Swanson has made other attempts to remove California’s lifetime ban on food stamps, carrying similar bills in 2007, 2008, 2009 and 2010, although none have become law. In vetoing the 2008 bill, AB 1996, former Governor Arnold Schwarzenegger sent assemblymembers an open letter, writing “Extending food stamp eligibility to drug dealers or traffickers, upon the condition that they engage in drug treatment, will not ensure these individuals will stop selling or trafficking illegal drugs.”
Swanson has also authored two other bills over the last couple of years that he says will help reduce prison spending and decrease recidivism. Neither of the bills have made it to the governor’s desk, though AB 216, which would allow community colleges to offer courses in prison, is currently being considered by the Senate Education Committee.
This past May, California lawmakers voted 42-23 to move Swanson’s newest food stamps bill, AB 828, to the state senate again.
Last month, Ecaterina Burton, advocacy and education associate for the Alameda County Food Bank, organized a Hunger Action Day during which people traveled to Sacramento to encourage legislators to support anti-hunger legislation. “Any kind of way that we can decrease barriers to food stamps is incredibly important,” she said. “This particular ban on drug felons hurts families’ abilities to feed themselves, because ultimately they are splitting less amount of food amongst more people.”
At that event, Burton, along with other organizations supporting AB 828, brought over 300 people from across the state to speak to their legislators about why they should lift the lifetime ban.
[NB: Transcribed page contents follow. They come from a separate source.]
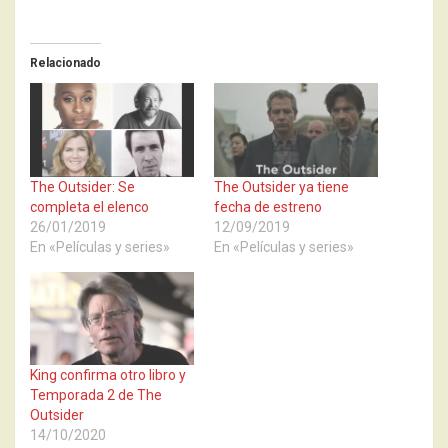
Relacionado
The Outsider: Se
The Outsider ya tiene
completa el elenco
fecha de estreno
26/01/2019
12/09/2019
En «Películas y series»
En «Películas y series»
King confirma otro libro y
Temporada 2 de The
Outsider
14/10/2020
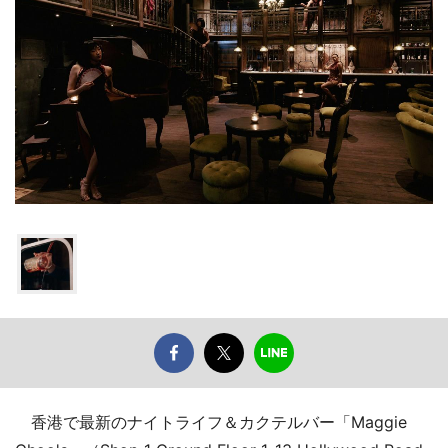
香港で最新のナイトライフ＆カクテルバー「Maggie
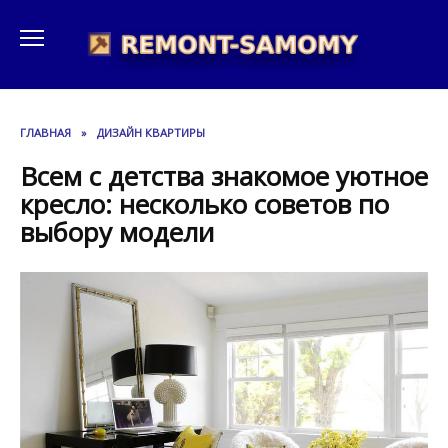
Перейти
к
содержанию
ГЛАВНАЯ
»
ДИЗАЙН КВАРТИРЫ
Всем с детства знакомое уютное
кресло: несколько советов по
выбору модели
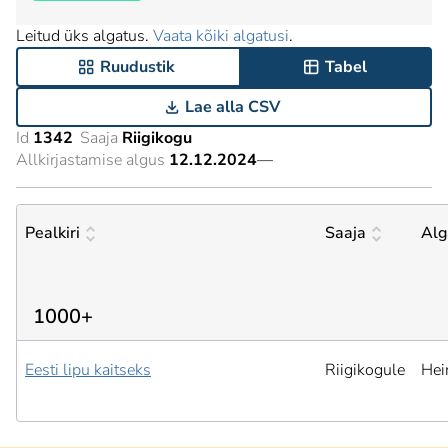
Leitud üks algatus.
Vaata kõiki algatusi
.
Ruudustik
Tabel
Lae alla CSV
Id
1342
Saaja
Riigikogu
Allkirjastamise algus
12.12.2024
—
Pealkiri
Saaja
Alg
1000+
Eesti lipu kaitseks
Riigikogule
Hei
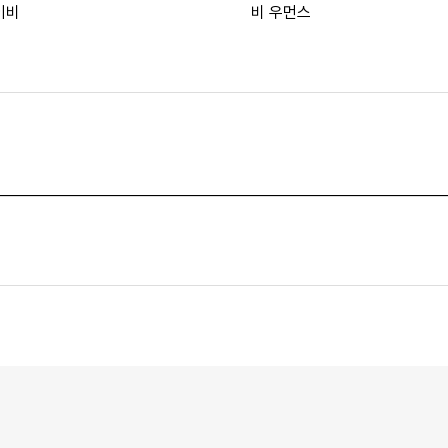
이비
비 우먼스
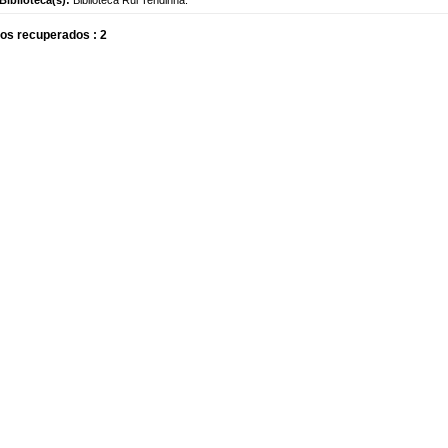
os recuperados : 2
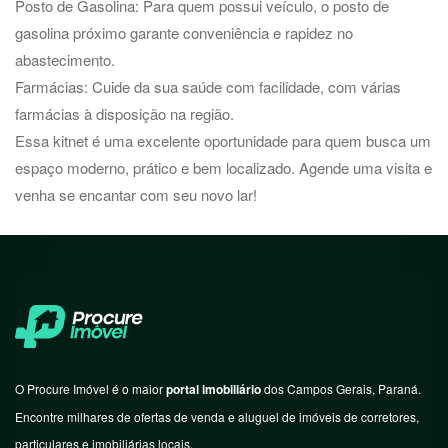
Posto de Gasolina: Para quem possui veículo, o posto de
gasolina próximo garante conveniência e rapidez no
abastecimento.
Farmácias: Cuide da sua saúde com facilidade, com várias
farmácias à disposição na região.
Essa kitnet é uma excelente oportunidade para quem busca um
espaço moderno, prático e bem localizado. Agende uma visita e
venha se encantar com seu novo lar!
O Procure Imóvel é o maior
portal imobiliário
dos Campos Gerais, Paraná.
Encontre milhares de ofertas de venda e aluguel de imóveis de corretores,
particulares e imobiliárias locais.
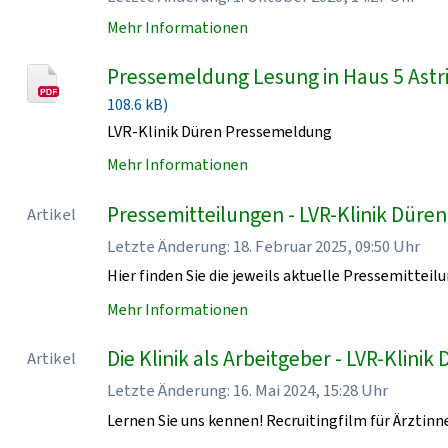
Mehr Informationen
Pressemeldung Lesung in Haus 5 Astri
108.6 kB)
LVR-Klinik Düren Pressemeldung
Mehr Informationen
Pressemitteilungen - LVR-Klinik Düren
Artikel
Letzte Änderung: 18. Februar 2025, 09:50 Uhr
Hier finden Sie die jeweils aktuelle Pressemitteilu
Mehr Informationen
Die Klinik als Arbeitgeber - LVR-Klinik
Artikel
Letzte Änderung: 16. Mai 2024, 15:28 Uhr
Lernen Sie uns kennen! Recruitingfilm für Ärztinn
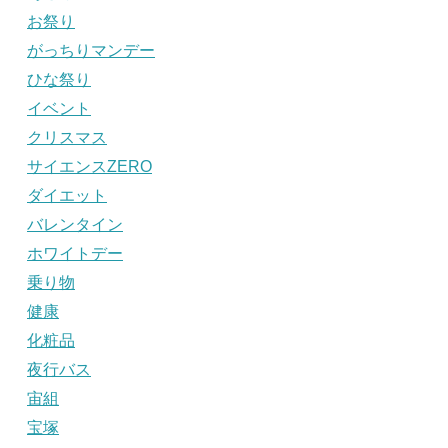
お祭り
がっちりマンデー
ひな祭り
イベント
クリスマス
サイエンスZERO
ダイエット
バレンタイン
ホワイトデー
乗り物
健康
化粧品
夜行バス
宙組
宝塚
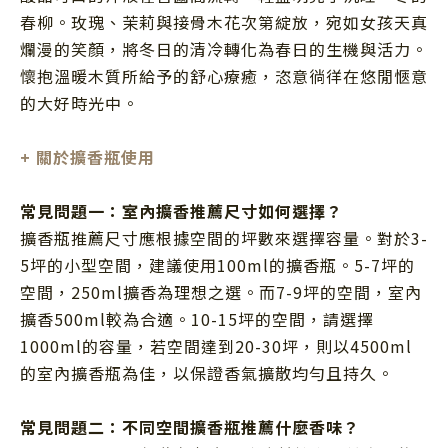
春柳。玫瑰、茉莉與接骨木花次第綻放，宛如女孩天真
爛漫的笑顏，將冬日的清冷轉化為春日的生機與活力。
懷抱溫暖木質所給予的舒心療癒，恣意徜徉在悠閒愜意
的大好時光中。
+
關於擴香瓶使用
常見問題一：室內擴香推薦尺寸如何選擇？
擴香瓶推薦尺寸應根據空間的坪數來選擇容量。對於3-
5坪的小型空間，建議使用100ml的擴香瓶。5-7坪的
空間，250ml擴香為理想之選。而7-9坪的空間，室內
擴香500ml較為合適。10-15坪的空間，請選擇
1000ml的容量，若空間達到20-30坪，則以4500ml
的室內擴香瓶為佳，以保證香氣擴散均勻且持久。
常見問題二：不同空間擴香瓶推薦什麼香味？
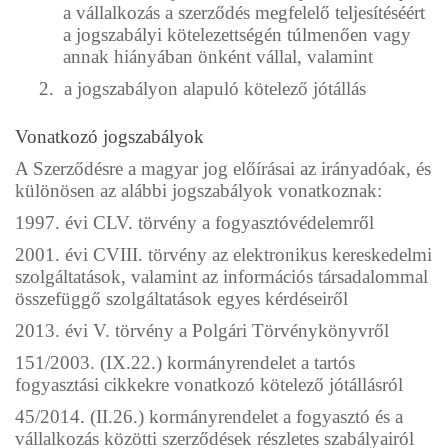
a vállalkozás a szerződés megfelelő teljesítéséért
a jogszabályi kötelezettségén túlmenően vagy
annak hiányában önként vállal, valamint
2.
a jogszabályon alapuló kötelező jótállás
Vonatkozó jogszabályok
A Szerződésre a magyar jog előírásai az irányadóak, és
különösen az alábbi jogszabályok vonatkoznak:
1997. évi CLV. törvény a fogyasztóvédelemről
2001. évi CVIII. törvény az elektronikus kereskedelmi
szolgáltatások, valamint az információs társadalommal
összefüggő szolgáltatások egyes kérdéseiről
2013. évi V. törvény a Polgári Törvénykönyvről
151/2003. (IX.22.) kormányrendelet a tartós
fogyasztási cikkekre vonatkozó kötelező jótállásról
45/2014. (II.26.) kormányrendelet a fogyasztó és a
vállalkozás közötti szerződések részletes szabályairól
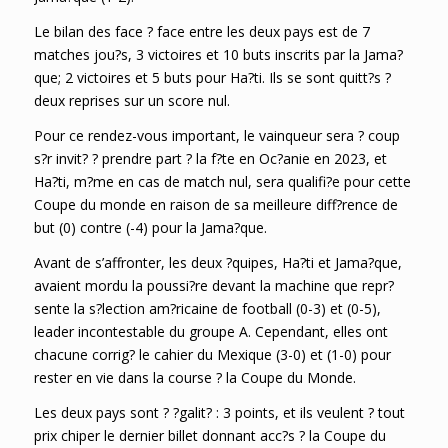
Le bilan des face ? face entre les deux pays est de 7
matches jou?s, 3 victoires et 10 buts inscrits par la Jama?
que; 2 victoires et 5 buts pour Ha?ti. Ils se sont quitt?s ?
deux reprises sur un score nul.
Pour ce rendez-vous important, le vainqueur sera ? coup
s?r invit? ? prendre part ? la f?te en Oc?anie en 2023, et
Ha?ti, m?me en cas de match nul, sera qualifi?e pour cette
Coupe du monde en raison de sa meilleure diff?rence de
but (0) contre (-4) pour la Jama?que.
Avant de s’affronter, les deux ?quipes, Ha?ti et Jama?que,
avaient mordu la poussi?re devant la machine que repr?
sente la s?lection am?ricaine de football (0-3) et (0-5),
leader incontestable du groupe A. Cependant, elles ont
chacune corrig? le cahier du Mexique (3-0) et (1-0) pour
rester en vie dans la course ? la Coupe du Monde.
Les deux pays sont ? ?galit? : 3 points, et ils veulent ? tout
prix chiper le dernier billet donnant acc?s ? la Coupe du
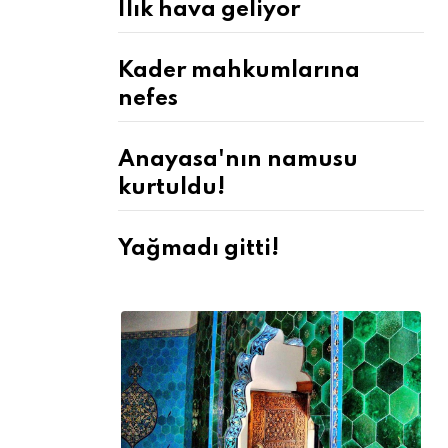
Ilık hava geliyor
Kader mahkumlarına
nefes
Anayasa'nın namusu
kurtuldu!
Yağmadı gitti!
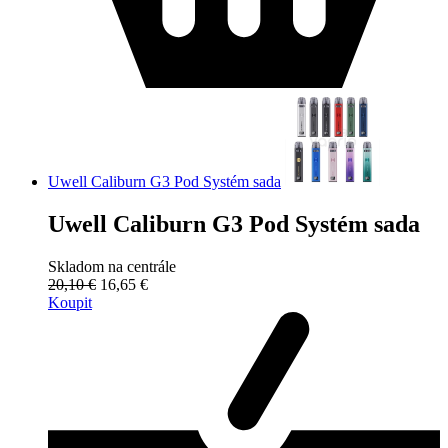
Uwell Caliburn G3 Pod Systém sada
Uwell Caliburn G3 Pod Systém sada
Skladom na centrále
20,10 €
16,65 €
Koupit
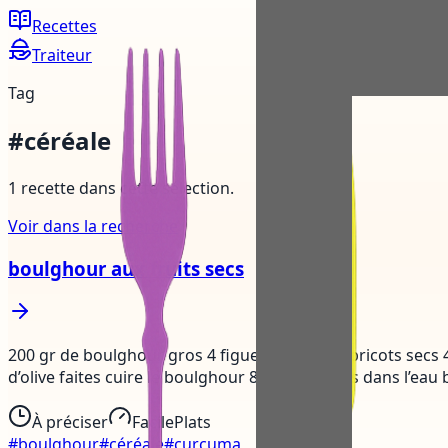
Recettes
Traiteur
Tag
#
céréale
1
recette
dans cette sélection.
Voir dans la recherche
boulghour aux fruits secs
200 gr de boulghour gros 4 figues sèches 4 abricots secs 
d’olive faites cuire le boulghour 8 à 10 minutes dans l’eau b
À préciser
Facile
Plats
#
boulghour
#
céréale
#
curcuma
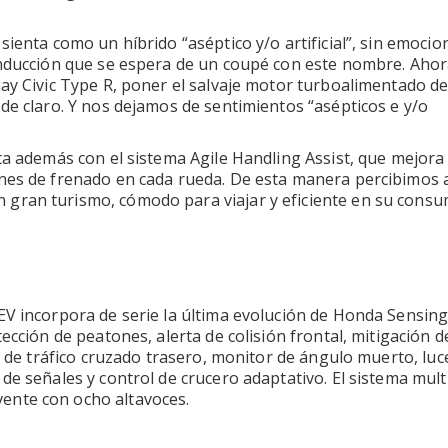
ienta como un híbrido “aséptico y/o artificial”, sin emocio
onducción que se espera de un coupé con este nombre. Ahor
hay Civic Type R, poner el salvaje motor turboalimentado d
de claro. Y nos dejamos de sentimientos “asépticos e y/o
ta además con el sistema Agile Handling Assist, que mejora 
ones de frenado en cada rueda. De esta manera percibimos 
gran turismo, cómodo para viajar y eficiente en su consu
EV incorpora de serie la última evolución de Honda Sensing
ección de peatones, alerta de colisión frontal, mitigación d
a de tráfico cruzado trasero, monitor de ángulo muerto, luc
de señales y control de crucero adaptativo. El sistema mul
ente con ocho altavoces.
Frankie Fardella, a former drug offender, traveled with Burton and continues to make frequent trips to the Capitol to have his voice heard by lawmakers.
“I’m not a criminal anymore,” Fardella said. He said he was 21 when he went to prison for a drug sale conviction; he’s now 27, has stayed out of legal trouble and recently graduated from a one-year drug rehabilitation program. “It doesn’t matter if I stay out of trouble for 10 years and I need help, it’s not going to matter—it’s for life,” he said of the food stamps ban. “Even people who are murderers or rapists, child molesters—they’re eligible for food stamps. And it’s heartbreaking when you think about it. People need to eat. Even when you’re in jail or prison, you get ‘three hots and a cot’” — the guaranteed three meals a day an inmate receives.
But California Republicans who voted against the bill when it was in the State Assembly say that allowing ex-drug offenders to receive these benefits rewards bad behavior and that hundreds of felons could become eligible for the food stamps, costing the federal government up to $1 million.
“There are no safeguards to ensure that the person receiving the stamps has gone through treatment,” said Sabrina Lockhart, press secretary for Republican Assemblymember Connie Conway of Los Angeles. Conway was one of the 23 assemblymembers who opposed moving AB 828 to the Senate. “During these tight fiscal times,” Lockhart said, “expanding services is not the right way to go, especially when it means allowing drug felons receiving food stamps.”
The California District Attorneys Association (CDAA) also argues that these ex drug-offenders are likely to use the EBT cards fraudulently. In a statement opposing the bill, CDAA representatives wrote, “Expanding the availability of these benefits to persons convicted of trafficking and manufacturing offenses increases the risk that public resources will be used to facilitate criminal activity.”
Swanson’s bill is currently before the Senate Appropriations Committee. It will be heard on June 27, 2011. If it passes, it will move to the Senate Floor.
“We have high hopes for this year,” Burton said. “With a Democratic governor, we actually have a chance to get rid of this ridiculous policy that makes it hard for someone after they have done their time to become a fully functioning member of society contributing and giving back as well.”